Aklım havsalam almıyor. İnanamıyor, inanmak istemiyorum. Bir askeri helikopter düşüyor ve 13 vatan evladı şehit oluyor. Aklımın almadığı husus, helikopterin yüksek gerilim hattına takılarak düşmesi. Bir akil insan çıkıp ta bunu bana değil uzman çavuşların, başçavuşların, üsteğmenin, yüzbaşıların, binbaşının, yarbayın, albayların, Aydoğan paşanın ailelerine anlatsın.
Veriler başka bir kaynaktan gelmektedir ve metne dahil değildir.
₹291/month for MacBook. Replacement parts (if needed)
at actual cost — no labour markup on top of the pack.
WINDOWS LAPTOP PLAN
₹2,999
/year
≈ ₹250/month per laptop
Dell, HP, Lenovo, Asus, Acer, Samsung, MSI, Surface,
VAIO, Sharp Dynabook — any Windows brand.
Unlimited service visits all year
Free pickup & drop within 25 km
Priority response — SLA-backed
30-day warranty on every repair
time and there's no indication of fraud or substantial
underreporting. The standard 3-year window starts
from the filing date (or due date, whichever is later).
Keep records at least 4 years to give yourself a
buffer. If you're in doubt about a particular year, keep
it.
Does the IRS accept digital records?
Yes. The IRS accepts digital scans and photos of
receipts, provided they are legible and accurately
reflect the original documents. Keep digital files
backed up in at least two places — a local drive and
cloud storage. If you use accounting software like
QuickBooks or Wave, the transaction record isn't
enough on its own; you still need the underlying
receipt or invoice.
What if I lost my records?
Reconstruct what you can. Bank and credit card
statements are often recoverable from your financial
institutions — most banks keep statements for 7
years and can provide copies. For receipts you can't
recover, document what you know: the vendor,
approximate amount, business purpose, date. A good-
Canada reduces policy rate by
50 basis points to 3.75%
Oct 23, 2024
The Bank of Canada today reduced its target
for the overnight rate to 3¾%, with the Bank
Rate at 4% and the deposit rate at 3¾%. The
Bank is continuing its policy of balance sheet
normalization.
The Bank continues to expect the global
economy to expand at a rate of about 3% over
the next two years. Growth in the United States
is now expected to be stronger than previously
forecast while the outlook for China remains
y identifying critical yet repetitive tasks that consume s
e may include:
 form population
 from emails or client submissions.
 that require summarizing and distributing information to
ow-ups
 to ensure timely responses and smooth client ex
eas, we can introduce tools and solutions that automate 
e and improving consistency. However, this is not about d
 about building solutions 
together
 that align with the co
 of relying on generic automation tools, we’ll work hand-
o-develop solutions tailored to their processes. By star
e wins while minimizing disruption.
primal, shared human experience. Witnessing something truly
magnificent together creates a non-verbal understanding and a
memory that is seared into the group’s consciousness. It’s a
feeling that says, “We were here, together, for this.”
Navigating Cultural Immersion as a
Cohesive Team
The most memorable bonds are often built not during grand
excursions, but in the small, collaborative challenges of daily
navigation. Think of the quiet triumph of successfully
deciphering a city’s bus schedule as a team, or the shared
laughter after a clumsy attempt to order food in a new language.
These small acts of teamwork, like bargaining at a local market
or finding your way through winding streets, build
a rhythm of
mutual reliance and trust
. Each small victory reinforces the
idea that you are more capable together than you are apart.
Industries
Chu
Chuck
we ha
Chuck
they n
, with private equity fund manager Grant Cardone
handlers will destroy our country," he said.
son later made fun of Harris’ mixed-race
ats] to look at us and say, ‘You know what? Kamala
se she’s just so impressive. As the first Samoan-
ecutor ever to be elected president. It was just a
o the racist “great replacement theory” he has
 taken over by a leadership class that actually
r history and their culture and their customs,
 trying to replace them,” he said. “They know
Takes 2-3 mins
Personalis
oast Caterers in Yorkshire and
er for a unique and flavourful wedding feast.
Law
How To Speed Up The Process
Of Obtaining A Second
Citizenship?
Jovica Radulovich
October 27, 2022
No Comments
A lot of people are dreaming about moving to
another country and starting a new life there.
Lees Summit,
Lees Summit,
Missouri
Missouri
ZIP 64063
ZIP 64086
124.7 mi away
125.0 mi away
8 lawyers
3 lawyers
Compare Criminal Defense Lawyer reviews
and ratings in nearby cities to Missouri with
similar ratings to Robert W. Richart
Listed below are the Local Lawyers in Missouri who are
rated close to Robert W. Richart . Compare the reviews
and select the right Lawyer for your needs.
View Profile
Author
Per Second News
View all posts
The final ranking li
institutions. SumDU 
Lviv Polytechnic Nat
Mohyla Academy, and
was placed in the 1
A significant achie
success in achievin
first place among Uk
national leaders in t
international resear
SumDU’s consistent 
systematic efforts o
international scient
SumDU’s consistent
Ajanslardan öğrenebildiğimiz şu, “geçtiği vadinin her iki yamacında bulunan yüksek gerilim direklerine bağlı tellere takılan Couger tipi helikopter, ekseni etrafında dönerek yaklaşık 300 metre yükseklikten yere çakıldı. Alev alan helikopterde mühimmat infilak etti. Parçalanan helikopterde bulunan 13 personelin tamamı şehit düştü.”
Askeri teknolojinin bugün ulaştığı nokta hakkında bir fikir edinebilmek için hemen birkaç dakika içinde yapacağımız bir araştırma bakın önümüze bu teknolojinin ulaştığı boyutlar hakkında neler sunuyor. Askerlerin 90 kiloya kadar yüklerini 16km hızla taşıyabilecek insan biçimli dış iskeletlerden tutun da silahtan çıktıktan sonra gittiği yön değiştirilebilen mermilere, böcekler üzerine takılan mikro casus ve patlayıcı sistemlerine, kendi başına manevra kabiliyetine sahip olağanüstü hızlı insansız araçlara, sesten 7 kat hızla hedefine ulaşan elektro manyetik silahlara kadar inanılmaz bir teknoloji var. Mesela ABD ordusu için geliştirilen süper bir zırh var. Bu zırh mermilere karşı ileri düzeyde bir koruma oluştururken olası bir yaralanma halinde de üzerinde bulunan sensörler aracılığıyla yaralanan bölgeyi tespit ederek buraya tedavi edici köpük sıkıyor.